A new report released by Amnesty International today claims that the number of refugees forcibly displaced from their homes has exceeded 50 million, the highest number recorded since the Second World War. It calls for the international community to fully commit to meeting refugee resettlement needs.

The report, which is called The Global Refugee Crisis: A Conspiracy of Neglect, says that the response of the international community to address the problem of the refugee crisis has been a "shameful failure" and that world leaders have pledged "almost no meaningful international support" to the worsening refugees crises across the Middle East, sub-Saharan Africa and also on the Mediterranean.

The report places a particular focus on the Syrian crisis and the large number of men, women and children fleeing from clashes between Isis and Kurdish forces.

It says that Syrians are now the largest refugee population in the world, and points out that 95% of those who have fled the civil war are living in just five host countries: Turkey, Lebanon, Jordan, Iraq and Egypt.

The report calculates that in Lebanon, there are over 1.2 million refugees meaning that one in five people living in the country is a Syrian refugee. There are 627,287 Syrian refugees in Jordan as well as 13,800 Palestinian refugees also from Syria. The report says that 80% of Syrians in Jordan now living below the poverty line. Both countries are now struggling.

Khairunissa Dhala, refugee and migrant rights researcher at Amnesty International spoke to Newsweek from Lebanon about the worsening conditions. She explained that the countries are overwhelmed and due to excessive numbers "the borders of Jordan and Lebanon are now essentially closed".

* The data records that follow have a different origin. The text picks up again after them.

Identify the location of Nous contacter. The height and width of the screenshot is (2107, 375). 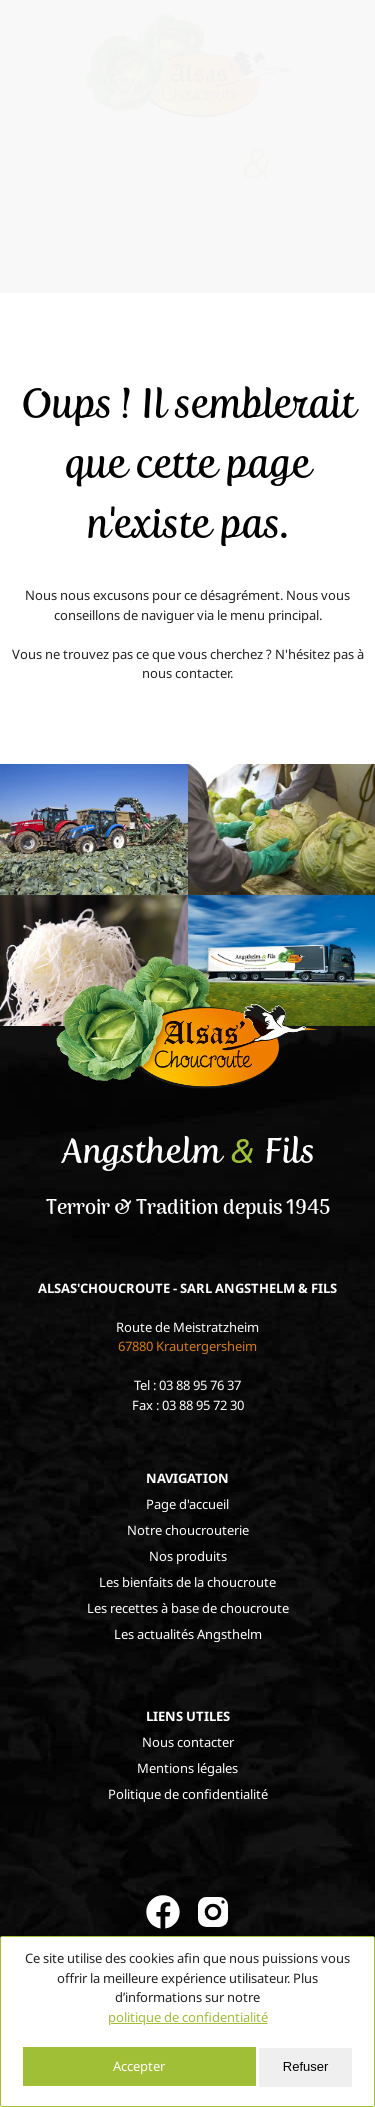 (188, 1742).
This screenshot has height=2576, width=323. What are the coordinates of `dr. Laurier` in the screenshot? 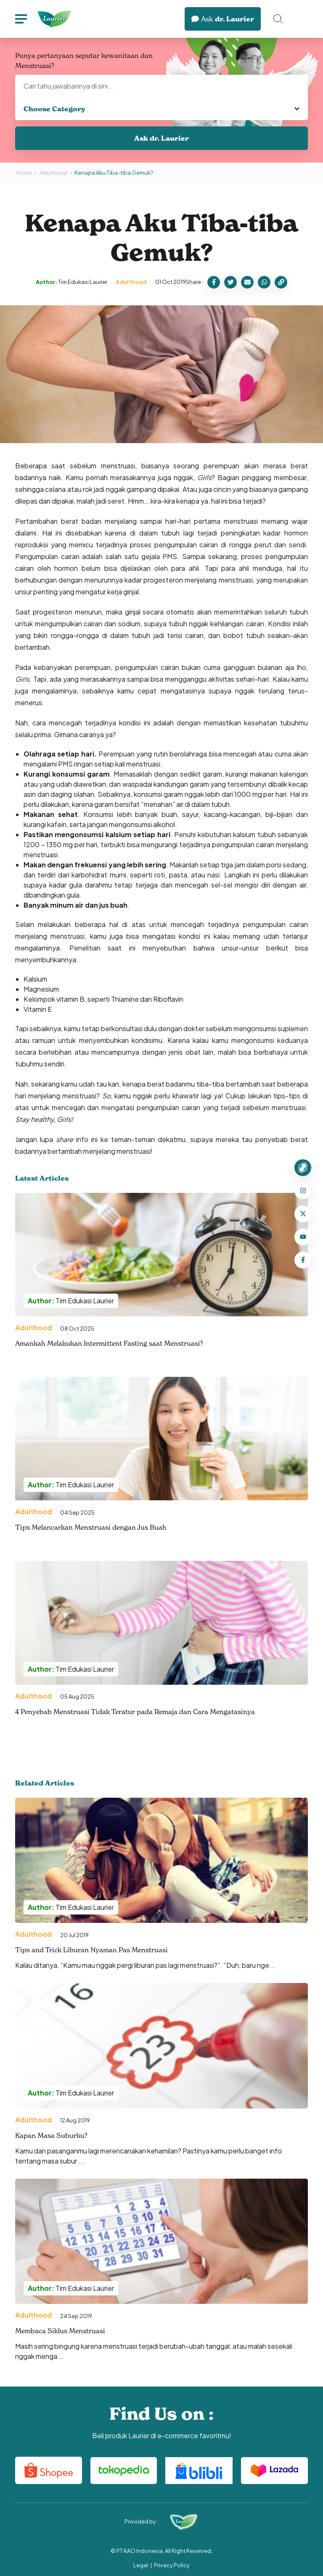 It's located at (222, 19). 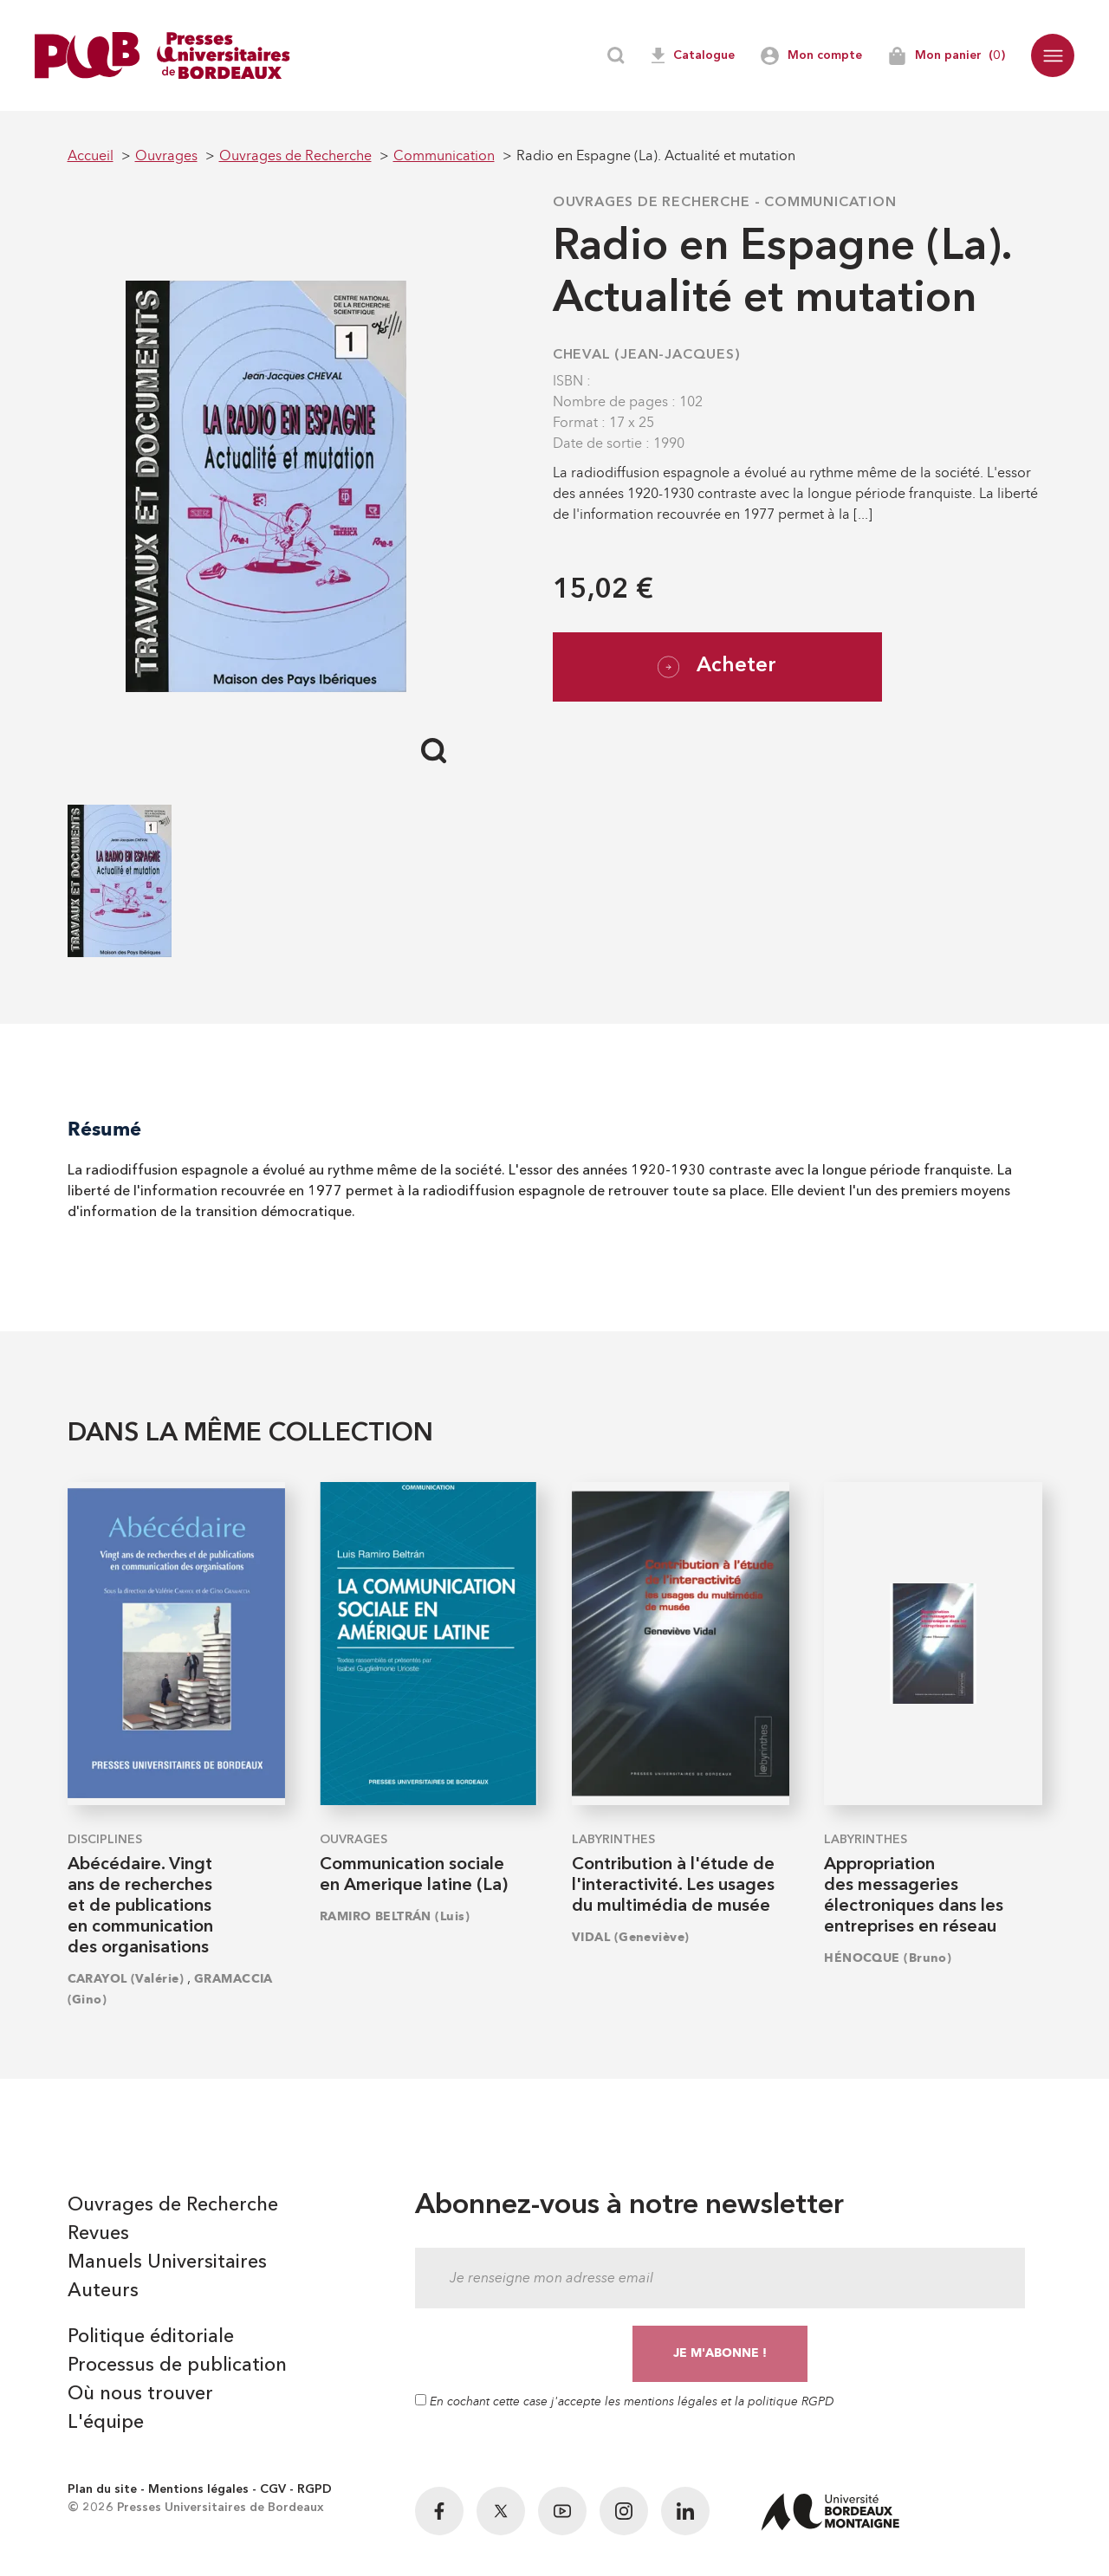 This screenshot has width=1109, height=2576. What do you see at coordinates (98, 2233) in the screenshot?
I see `Revues` at bounding box center [98, 2233].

Dhala emphasised that it is the world's wealthiest countries, which include the UK, France, Australia, the US, and Canada who need to provide "meaningful numbers of resettlement places," and specified that these countries should provide at least one million places for refugees over the next four years.

She also pointed out that the report is not not calling for money alone. "It is calling for a global summit, which would bring together the international community to come up with a plan to adequately meet the humanitarian funds and come up with durable solutions to the refugee problem", she said.

"EU countries need to provide safe and legal routes for people to reach their countries, otherwise there will be more meaningless loss of life," she concluded.